We shall have to feed our Richard III habit with something else, like, say, that a team led by University of Leicester geneticist Dr. Turi King will attempt to sequence the full genome of Richard III and of Michael Ibsen, his relative down the female line from Richard’s sister Anne of York. All they may have in common is in their mitochondrial DNA, but there’s always a chance they share other genetic links.

There’s a chance all of us share some genetic connection to Richard III, and we’ll get the chance to check it out for ourselves once the sequencing is done. Richard’s full genome will be posted online for scholars to study and the rest of us to geek way out over. He will be the first identified historical figure to have his genome sequenced.

Analysis of Richard III’s genome will allow insight into his genetic make-up, including susceptibility to certain diseases, hair and eye colour, and as the genetic basis of other diseases becomes known, these too can be examined for.
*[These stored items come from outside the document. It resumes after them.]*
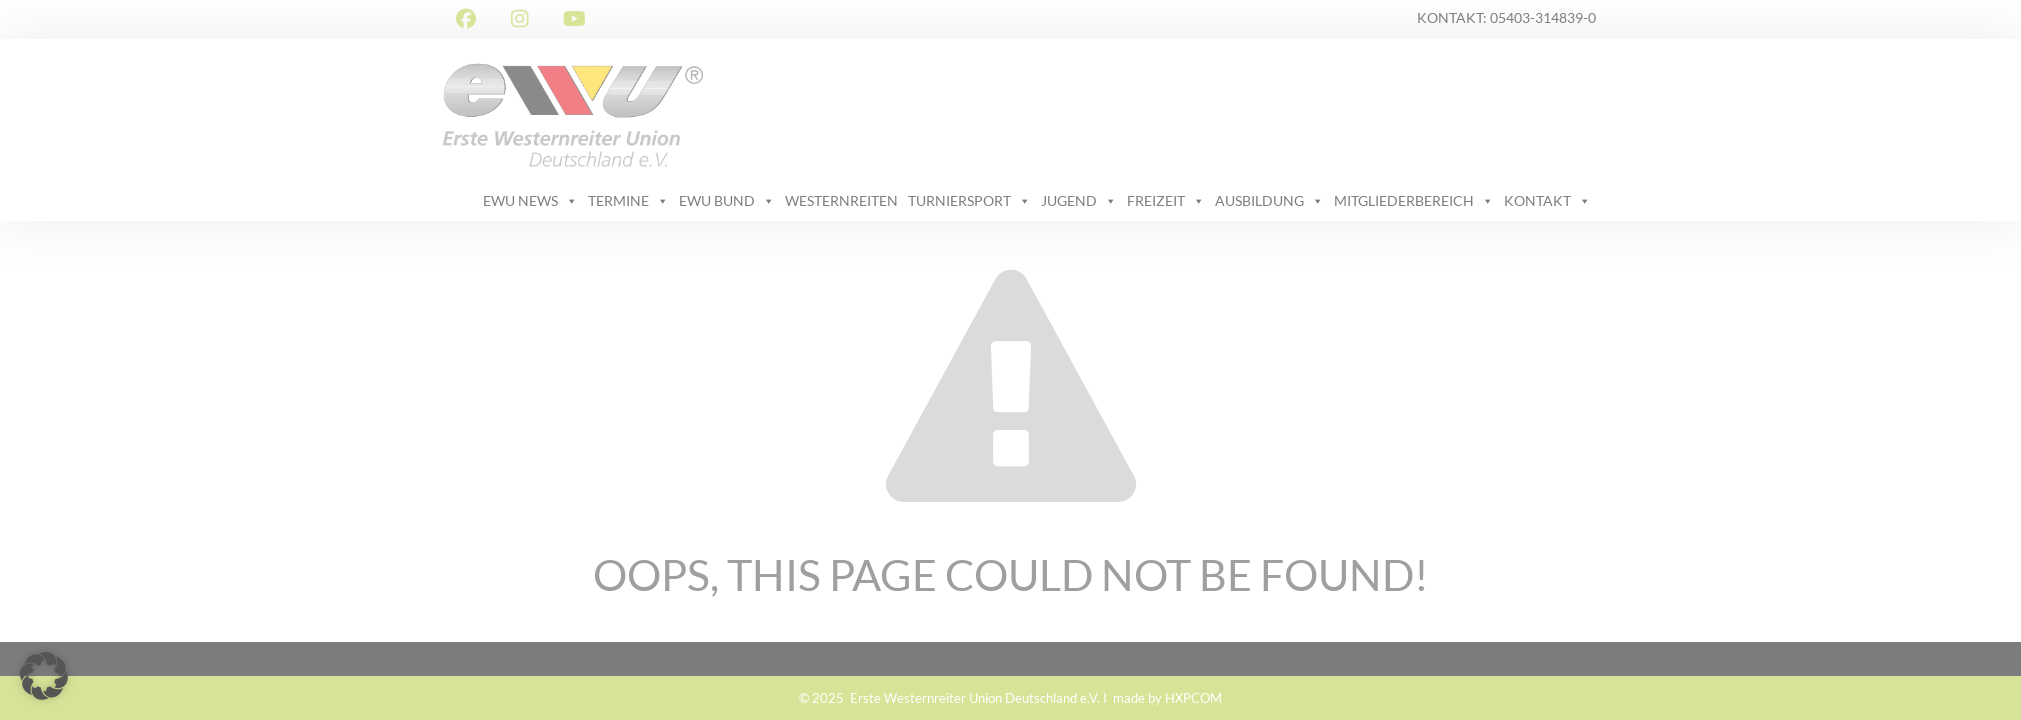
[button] (44, 676)
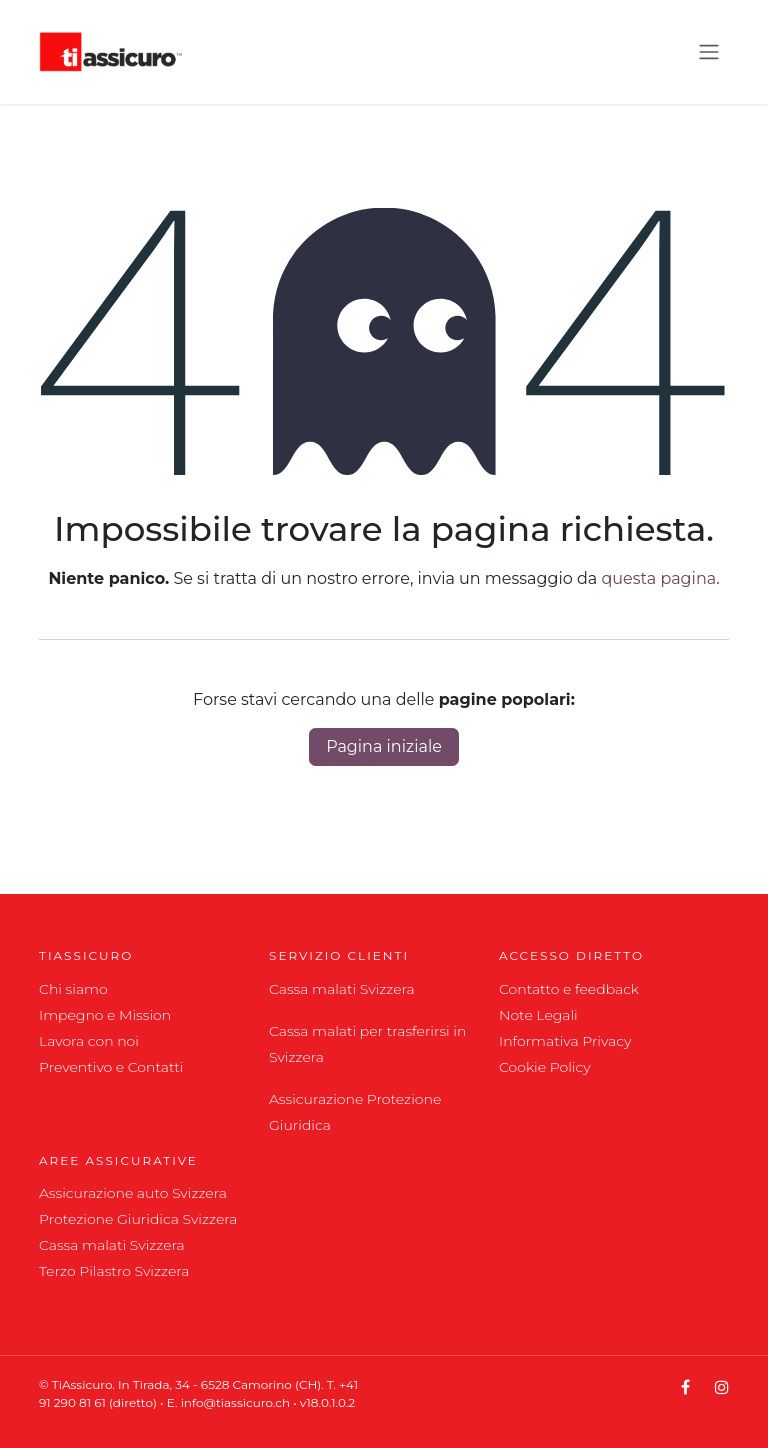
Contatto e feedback (569, 989)
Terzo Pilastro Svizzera (114, 1271)
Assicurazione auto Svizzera (133, 1193)
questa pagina (659, 578)
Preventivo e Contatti (111, 1067)
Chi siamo (73, 989)
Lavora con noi (89, 1041)
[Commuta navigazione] (709, 52)
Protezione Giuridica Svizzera (138, 1219)
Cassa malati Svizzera (342, 989)
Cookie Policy (545, 1067)
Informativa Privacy (565, 1041)
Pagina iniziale (384, 746)
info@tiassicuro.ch (237, 1402)
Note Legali (538, 1015)
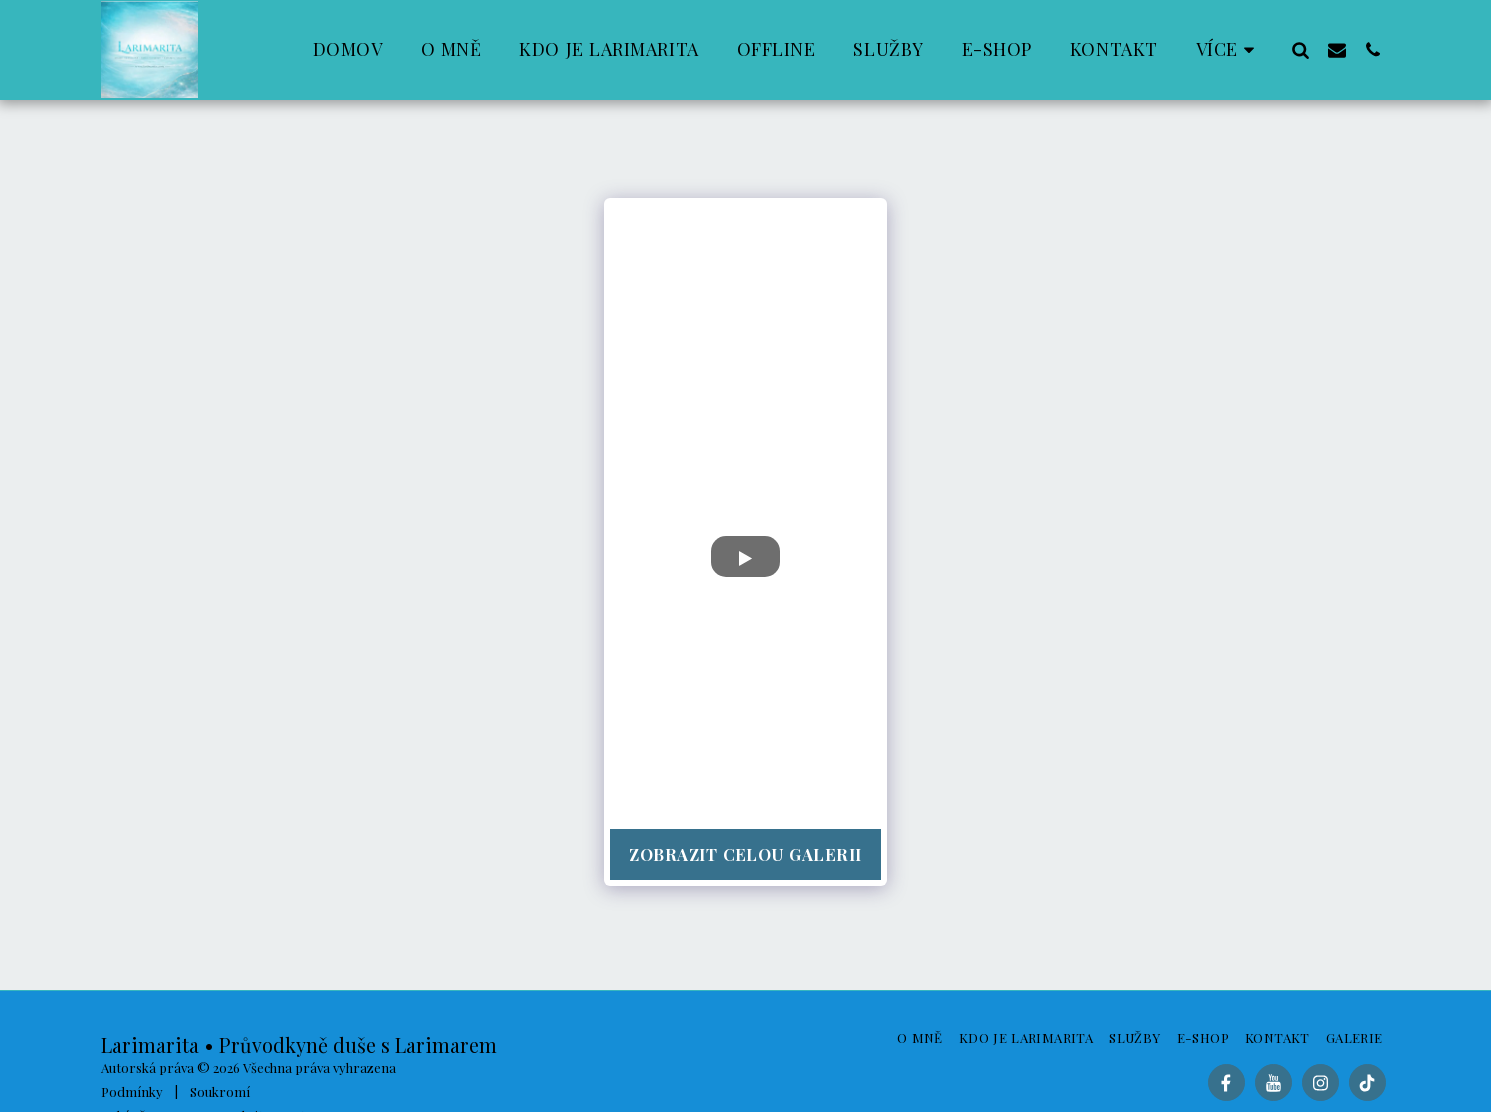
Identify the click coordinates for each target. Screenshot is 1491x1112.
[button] (1301, 49)
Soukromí (220, 1091)
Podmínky (132, 1091)
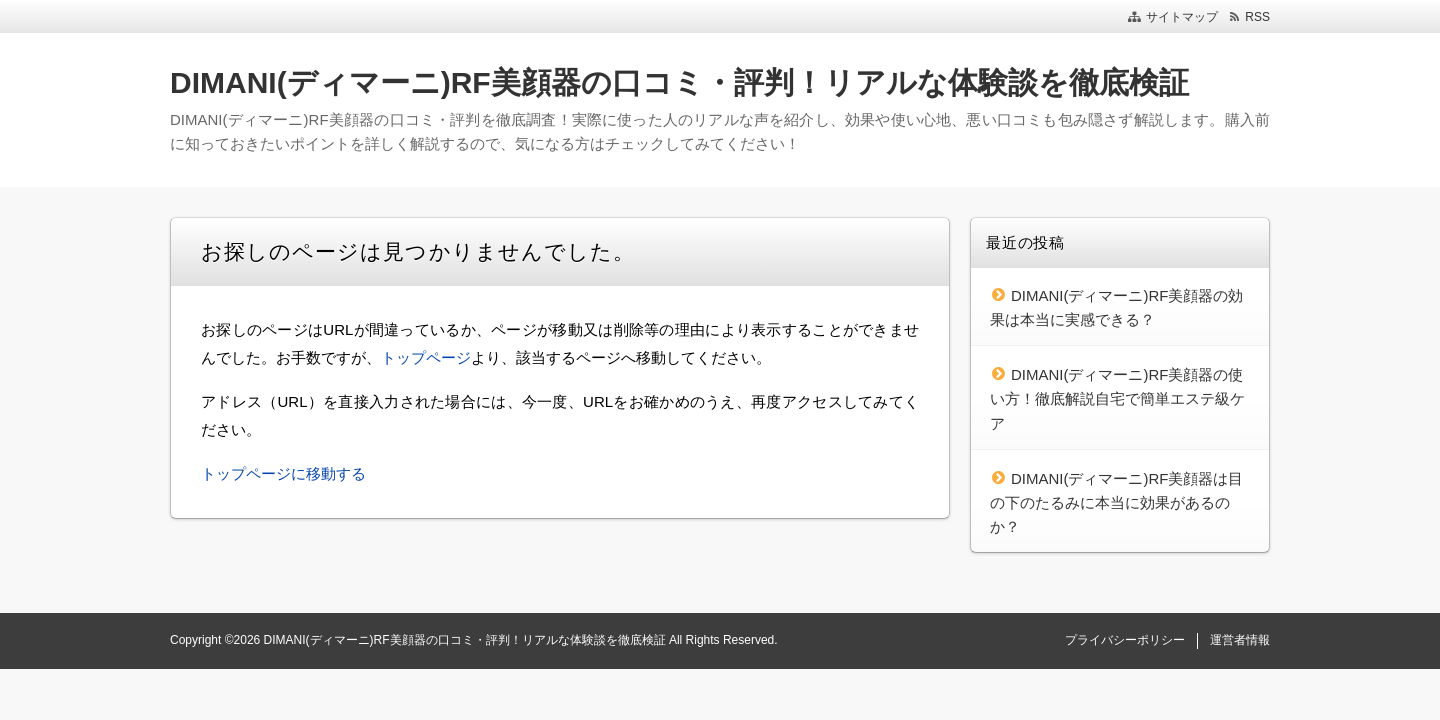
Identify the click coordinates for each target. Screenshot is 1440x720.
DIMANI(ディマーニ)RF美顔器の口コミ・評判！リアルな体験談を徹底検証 (679, 82)
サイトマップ (1182, 17)
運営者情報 (1240, 640)
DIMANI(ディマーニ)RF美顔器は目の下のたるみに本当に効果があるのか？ (1117, 503)
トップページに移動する (283, 473)
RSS (1257, 17)
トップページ (426, 357)
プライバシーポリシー (1125, 640)
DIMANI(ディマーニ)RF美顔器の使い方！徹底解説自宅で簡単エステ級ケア (1117, 399)
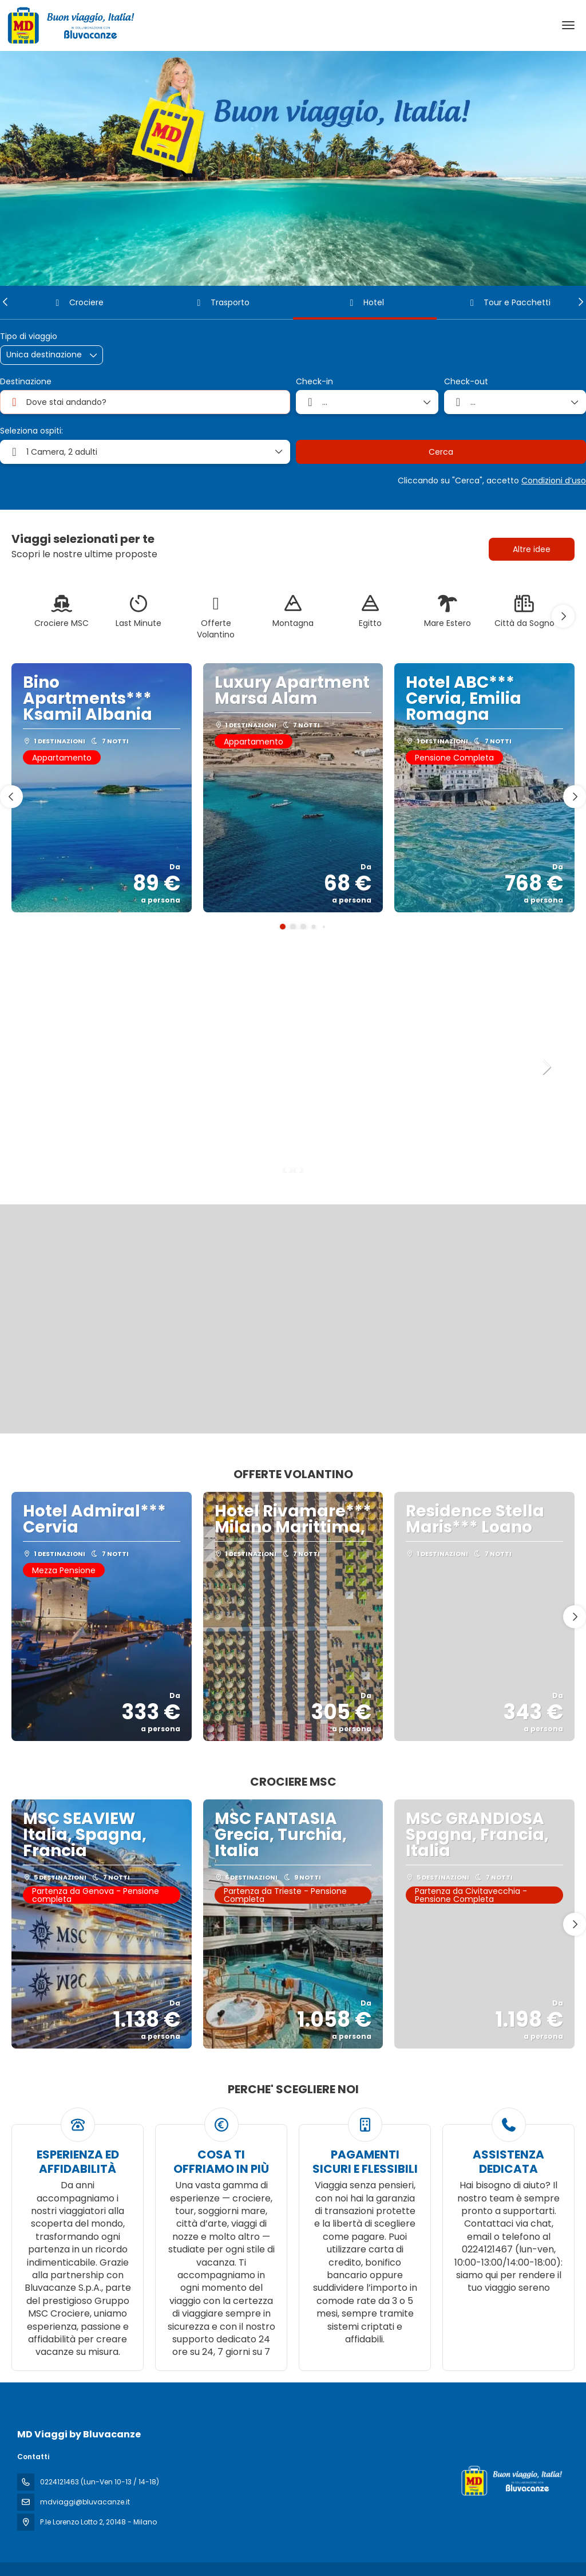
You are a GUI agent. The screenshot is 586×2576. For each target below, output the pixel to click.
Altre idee (532, 549)
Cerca (441, 452)
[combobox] (145, 402)
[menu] (568, 25)
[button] (5, 302)
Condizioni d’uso (553, 480)
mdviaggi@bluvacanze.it (85, 2502)
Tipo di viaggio (28, 336)
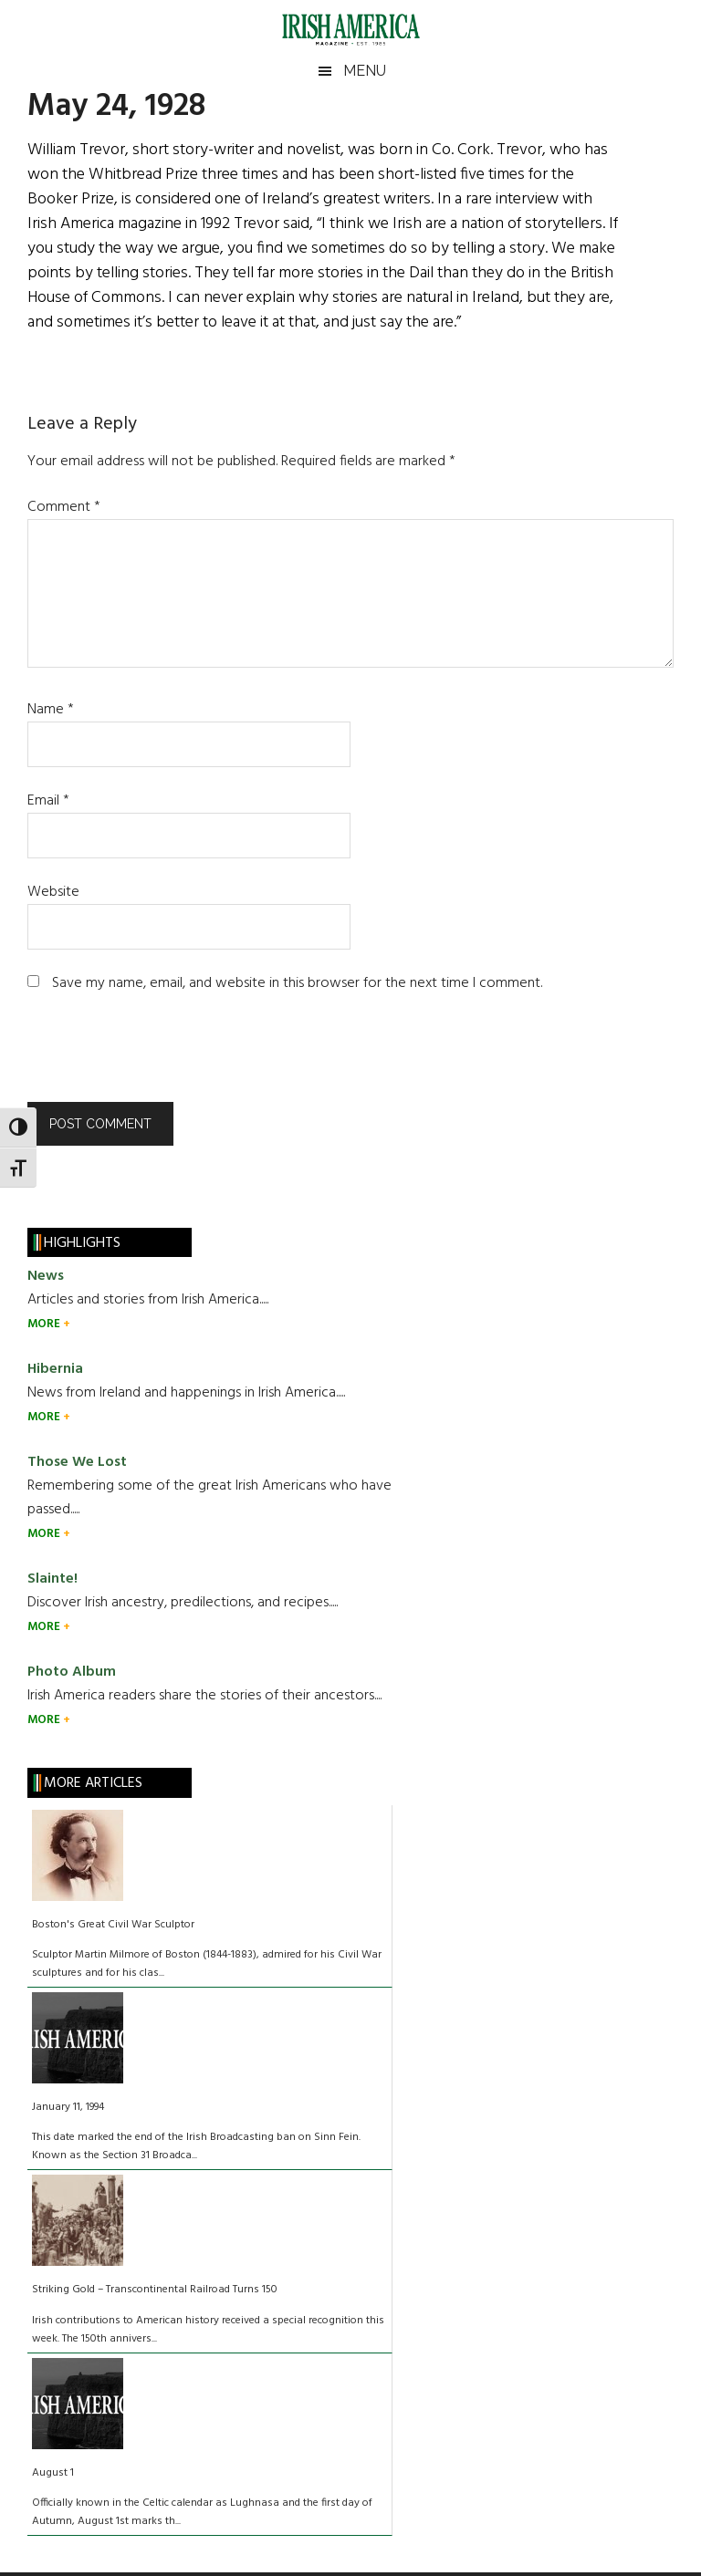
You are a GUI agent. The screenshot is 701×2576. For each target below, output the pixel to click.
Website (53, 892)
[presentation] (151, 1057)
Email (48, 801)
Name (50, 710)
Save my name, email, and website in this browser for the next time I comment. (297, 983)
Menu (364, 70)
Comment (63, 507)
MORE (45, 1324)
It is also expected to shed light on his genetic ancestry and relationship to modern human populations. In addition, next generation sequencing technologies will allow the researchers to detect DNA from other organisms such as pathogens. Whole genome sequencing from Otzi the Iceman found the first known human infection with Lyme disease, for example.

Turi King is particularly interested in looking for DNA evidence of a predisposition to scoliosis. Since there are no surviving contemporary portraits of Richard III — the oldest were painted 40 or 50 years after his death — whatever information they can find regarding his appearance and physical traits will be an interesting confirmation or denial of the dead king’s posthumous press.

The sequencing project is being funded to the tune of £100,000 ($165,000) by the Wellcome Trust, the Leverhulme Trust and Alec Jeffreys, the genetics professor at the University of Leicester who developed genetic fingerprinting. It will done at the University of Leicester and in collaboration with Professor Michael Hofreiter at the University of Potsdam.

Although the question of where to reinter the remains has become a thorny one thanks to the legal challenge brought by the Plantagenet Alliance, a group of distant relatives of Richard’s who believe he should be buried in York rather than in Leicester, the king’s remains and all the samples taken from him will have to be buried sooner or later. Once they’re gone, there will be no going back to get a second look. Have a fully sequenced genome will provide new information well into the future. As scientists identify more genes and determine which are responsible for any given feature, researchers will be able to return to the recorded genome to find them there.

Here’s Turi King giving a brief introduction to the genome sequencing project:

[youtube=http://youtu.be/8_-crHkVgUg&w=430]

Here’s Leicester’s pitch to keep Richard’s body in the city where he was buried:

The next movement on the burial issue will be a judicial review at the High Court in London March 13th.